You read the Gospel accounts and realize that this is the kind of person God was always wanting to work with, that the only prerequisite there ever was for becoming a follower of Jesus was to be aware of one’s own need for healing. And if Jesus were to walk into this room today, to whom would he reach out to first? Would it not be those who need healing the most? That’s why Jesus said, “Those who are well have no need of a physician, but those who are sick…For I came to call not the righteous, but sinners.” Someone once put it like this, “The church is not a museum for saints, but a hospital for sinners.” In a world in which so many churches have become a community of mainstream respectability, a club, a clique, an homogenized organization of nice people who go with the flow and don’t rock the boat. What are we at Rayne? What do we want to be? A museum for saints? or a hospital for sinners? Mainstream? Or contraflow?

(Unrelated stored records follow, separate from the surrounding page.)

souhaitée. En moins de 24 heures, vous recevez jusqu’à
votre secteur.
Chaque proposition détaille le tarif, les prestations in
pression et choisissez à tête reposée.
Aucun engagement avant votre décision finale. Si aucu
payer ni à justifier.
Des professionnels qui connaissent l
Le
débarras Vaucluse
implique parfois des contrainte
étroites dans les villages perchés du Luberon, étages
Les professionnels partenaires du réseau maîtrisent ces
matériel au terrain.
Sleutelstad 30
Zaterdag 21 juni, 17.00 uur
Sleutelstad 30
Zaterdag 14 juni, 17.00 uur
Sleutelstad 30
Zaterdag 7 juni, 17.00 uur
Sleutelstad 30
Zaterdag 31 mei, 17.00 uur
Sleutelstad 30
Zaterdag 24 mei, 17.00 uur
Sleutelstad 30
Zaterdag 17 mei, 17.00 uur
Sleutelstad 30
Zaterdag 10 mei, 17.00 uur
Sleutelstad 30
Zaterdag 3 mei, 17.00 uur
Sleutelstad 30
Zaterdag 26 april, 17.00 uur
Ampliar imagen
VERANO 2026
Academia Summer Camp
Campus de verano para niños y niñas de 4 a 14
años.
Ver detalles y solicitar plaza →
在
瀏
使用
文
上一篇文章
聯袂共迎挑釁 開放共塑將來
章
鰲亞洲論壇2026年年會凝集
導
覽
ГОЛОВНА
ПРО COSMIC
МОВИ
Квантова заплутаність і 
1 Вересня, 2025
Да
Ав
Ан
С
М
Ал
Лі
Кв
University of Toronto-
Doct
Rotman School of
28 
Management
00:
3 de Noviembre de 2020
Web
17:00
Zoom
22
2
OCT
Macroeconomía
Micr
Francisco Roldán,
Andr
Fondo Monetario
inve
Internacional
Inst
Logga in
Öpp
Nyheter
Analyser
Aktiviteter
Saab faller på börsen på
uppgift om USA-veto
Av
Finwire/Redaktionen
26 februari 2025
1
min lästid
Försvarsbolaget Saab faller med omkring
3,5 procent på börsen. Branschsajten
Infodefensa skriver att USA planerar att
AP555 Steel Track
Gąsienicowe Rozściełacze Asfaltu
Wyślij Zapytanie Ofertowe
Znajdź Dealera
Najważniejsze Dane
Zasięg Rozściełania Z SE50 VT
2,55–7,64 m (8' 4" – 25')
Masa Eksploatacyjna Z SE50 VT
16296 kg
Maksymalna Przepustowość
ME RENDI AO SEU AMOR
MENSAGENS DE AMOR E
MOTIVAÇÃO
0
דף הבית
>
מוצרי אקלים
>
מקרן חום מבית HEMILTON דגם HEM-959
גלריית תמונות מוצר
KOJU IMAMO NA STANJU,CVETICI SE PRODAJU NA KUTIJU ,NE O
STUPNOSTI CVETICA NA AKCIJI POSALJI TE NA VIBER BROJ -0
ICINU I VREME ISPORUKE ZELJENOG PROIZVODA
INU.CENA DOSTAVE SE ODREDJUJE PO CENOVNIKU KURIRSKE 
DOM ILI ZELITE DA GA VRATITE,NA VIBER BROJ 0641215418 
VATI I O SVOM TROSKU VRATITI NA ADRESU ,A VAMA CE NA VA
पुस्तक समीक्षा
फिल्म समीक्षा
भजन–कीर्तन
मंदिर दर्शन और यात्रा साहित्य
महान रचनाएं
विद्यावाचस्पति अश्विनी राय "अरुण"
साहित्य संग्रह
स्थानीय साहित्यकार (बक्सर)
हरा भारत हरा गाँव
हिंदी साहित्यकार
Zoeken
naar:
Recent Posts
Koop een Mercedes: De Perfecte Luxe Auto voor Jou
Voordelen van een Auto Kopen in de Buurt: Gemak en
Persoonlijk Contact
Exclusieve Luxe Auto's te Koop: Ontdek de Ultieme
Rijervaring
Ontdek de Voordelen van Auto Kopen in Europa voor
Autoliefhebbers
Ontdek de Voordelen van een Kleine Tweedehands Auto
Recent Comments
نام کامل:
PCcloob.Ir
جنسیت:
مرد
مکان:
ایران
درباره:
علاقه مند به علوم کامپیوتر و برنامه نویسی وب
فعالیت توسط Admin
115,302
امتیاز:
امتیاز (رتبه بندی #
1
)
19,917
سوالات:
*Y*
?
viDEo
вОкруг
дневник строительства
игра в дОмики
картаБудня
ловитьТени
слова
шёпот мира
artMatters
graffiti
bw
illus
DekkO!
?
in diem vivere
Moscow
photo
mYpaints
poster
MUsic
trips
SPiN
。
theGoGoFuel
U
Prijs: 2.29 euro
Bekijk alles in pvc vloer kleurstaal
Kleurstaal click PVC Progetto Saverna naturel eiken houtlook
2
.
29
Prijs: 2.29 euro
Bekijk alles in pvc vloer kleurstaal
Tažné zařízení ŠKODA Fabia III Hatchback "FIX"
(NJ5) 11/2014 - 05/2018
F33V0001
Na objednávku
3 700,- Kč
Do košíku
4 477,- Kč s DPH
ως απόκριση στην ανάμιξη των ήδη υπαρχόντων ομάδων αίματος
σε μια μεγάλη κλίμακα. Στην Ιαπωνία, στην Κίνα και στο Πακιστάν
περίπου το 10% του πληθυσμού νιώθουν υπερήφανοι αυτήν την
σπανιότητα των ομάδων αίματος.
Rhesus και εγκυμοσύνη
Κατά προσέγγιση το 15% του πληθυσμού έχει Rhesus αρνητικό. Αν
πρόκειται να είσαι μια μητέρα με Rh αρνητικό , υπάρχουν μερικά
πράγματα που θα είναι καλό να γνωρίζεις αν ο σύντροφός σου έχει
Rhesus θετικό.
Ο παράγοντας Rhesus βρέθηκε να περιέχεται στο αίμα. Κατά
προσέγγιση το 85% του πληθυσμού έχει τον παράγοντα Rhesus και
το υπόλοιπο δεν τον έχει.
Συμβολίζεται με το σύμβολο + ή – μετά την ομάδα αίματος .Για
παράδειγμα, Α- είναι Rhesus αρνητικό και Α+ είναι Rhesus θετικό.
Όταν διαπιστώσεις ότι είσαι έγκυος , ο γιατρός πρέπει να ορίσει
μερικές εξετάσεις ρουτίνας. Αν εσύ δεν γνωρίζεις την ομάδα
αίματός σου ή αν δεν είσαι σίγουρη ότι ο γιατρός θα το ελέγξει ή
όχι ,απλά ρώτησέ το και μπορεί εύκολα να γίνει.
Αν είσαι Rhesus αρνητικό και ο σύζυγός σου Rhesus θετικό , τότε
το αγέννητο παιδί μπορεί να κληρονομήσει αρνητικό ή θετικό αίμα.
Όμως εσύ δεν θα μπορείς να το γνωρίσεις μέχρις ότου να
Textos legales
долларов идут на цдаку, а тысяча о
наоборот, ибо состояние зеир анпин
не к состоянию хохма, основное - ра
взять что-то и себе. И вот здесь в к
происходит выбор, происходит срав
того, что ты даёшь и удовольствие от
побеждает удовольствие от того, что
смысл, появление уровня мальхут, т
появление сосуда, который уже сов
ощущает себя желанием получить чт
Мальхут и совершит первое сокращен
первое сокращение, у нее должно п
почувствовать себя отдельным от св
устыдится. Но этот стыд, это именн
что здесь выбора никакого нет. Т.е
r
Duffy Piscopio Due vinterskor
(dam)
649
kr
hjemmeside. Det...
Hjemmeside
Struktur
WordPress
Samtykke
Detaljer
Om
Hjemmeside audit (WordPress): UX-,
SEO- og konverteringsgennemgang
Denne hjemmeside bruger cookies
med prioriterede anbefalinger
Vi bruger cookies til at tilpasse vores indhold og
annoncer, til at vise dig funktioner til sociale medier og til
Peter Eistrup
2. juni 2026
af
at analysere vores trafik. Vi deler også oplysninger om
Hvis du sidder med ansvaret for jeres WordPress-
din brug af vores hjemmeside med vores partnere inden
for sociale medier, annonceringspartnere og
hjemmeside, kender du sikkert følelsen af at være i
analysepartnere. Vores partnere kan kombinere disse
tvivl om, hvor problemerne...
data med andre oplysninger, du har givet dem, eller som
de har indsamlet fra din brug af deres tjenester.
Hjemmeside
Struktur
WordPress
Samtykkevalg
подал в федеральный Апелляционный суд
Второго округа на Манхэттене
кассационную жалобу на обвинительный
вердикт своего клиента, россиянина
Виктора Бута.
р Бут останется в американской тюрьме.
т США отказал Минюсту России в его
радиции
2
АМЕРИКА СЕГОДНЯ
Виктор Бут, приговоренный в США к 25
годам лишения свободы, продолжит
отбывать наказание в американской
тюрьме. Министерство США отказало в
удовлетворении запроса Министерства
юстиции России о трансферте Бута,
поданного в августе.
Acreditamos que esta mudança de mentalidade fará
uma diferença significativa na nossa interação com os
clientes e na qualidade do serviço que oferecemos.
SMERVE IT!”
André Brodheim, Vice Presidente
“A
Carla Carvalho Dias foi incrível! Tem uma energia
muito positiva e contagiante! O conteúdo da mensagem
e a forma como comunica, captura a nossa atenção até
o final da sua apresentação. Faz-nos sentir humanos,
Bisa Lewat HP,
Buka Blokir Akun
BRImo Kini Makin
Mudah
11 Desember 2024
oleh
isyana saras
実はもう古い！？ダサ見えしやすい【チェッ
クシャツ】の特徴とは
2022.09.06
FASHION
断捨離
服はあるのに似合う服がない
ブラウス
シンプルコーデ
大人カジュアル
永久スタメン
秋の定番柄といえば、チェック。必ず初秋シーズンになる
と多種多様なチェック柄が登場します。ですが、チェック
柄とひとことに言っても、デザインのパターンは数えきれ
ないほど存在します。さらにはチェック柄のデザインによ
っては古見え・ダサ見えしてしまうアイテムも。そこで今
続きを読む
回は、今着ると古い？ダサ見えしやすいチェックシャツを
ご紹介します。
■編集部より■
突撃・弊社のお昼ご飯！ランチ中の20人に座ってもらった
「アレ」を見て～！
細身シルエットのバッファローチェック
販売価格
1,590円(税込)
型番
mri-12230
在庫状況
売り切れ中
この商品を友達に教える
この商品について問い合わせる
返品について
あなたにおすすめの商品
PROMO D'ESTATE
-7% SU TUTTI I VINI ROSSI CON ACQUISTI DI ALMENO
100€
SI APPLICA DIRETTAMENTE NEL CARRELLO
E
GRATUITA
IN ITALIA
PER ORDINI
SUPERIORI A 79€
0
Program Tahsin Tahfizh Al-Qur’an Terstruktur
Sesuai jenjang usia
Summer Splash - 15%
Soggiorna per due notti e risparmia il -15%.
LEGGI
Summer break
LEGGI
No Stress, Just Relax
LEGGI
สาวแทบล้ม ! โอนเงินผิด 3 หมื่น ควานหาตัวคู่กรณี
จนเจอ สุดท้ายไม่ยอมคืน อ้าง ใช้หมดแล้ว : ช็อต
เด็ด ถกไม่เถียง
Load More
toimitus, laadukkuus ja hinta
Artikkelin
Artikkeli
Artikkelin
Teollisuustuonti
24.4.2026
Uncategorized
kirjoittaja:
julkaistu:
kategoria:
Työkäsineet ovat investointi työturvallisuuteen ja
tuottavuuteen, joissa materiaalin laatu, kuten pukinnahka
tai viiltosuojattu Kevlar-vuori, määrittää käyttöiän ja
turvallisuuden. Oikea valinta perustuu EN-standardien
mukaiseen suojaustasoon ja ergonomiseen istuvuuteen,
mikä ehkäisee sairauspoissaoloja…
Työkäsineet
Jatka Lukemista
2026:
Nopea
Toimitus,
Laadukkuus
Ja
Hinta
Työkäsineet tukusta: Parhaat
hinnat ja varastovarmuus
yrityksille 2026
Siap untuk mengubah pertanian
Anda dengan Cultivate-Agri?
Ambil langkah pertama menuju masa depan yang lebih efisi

The story tells us that when Matthew heard Jesus’ call, he dropped everything, turned off the computer, closed the books, locked the door, threw away the key, never looked back, and followed him—an entirely new direction. No telling what he gave up in material security, insurance coverage, pension plan, paid vacations, perks. “But what does it profit a man if he gains the whole world, but loses his soul?” That’s the trade Matthew made, losing his life in order to find his true life. He got up and left everything to follow Jesus. That’s how we must follow him too. As someone once said, “With our feet.” We follow with our feet. Faith is not just a head thing, and not just a heart thing. It involves hands and feet. Frederich Buechner says, “Faith is the direction your feet start moving when we find that we are loved.” And who knows in which direction love will lead? All we know is that it will lead us to places we are needed the most. And sometimes it will feel that we are going against the flow, upstream, uphill, against the odds. It will sometimes look like the wrong direction. It will sometimes be hard, very hard. But isn’t that what he said? He never sugar-coated it, did he? “The way is hard. Those who find it are few. But contrary to all appearance, this is the Way that leads to life.” Contraflow.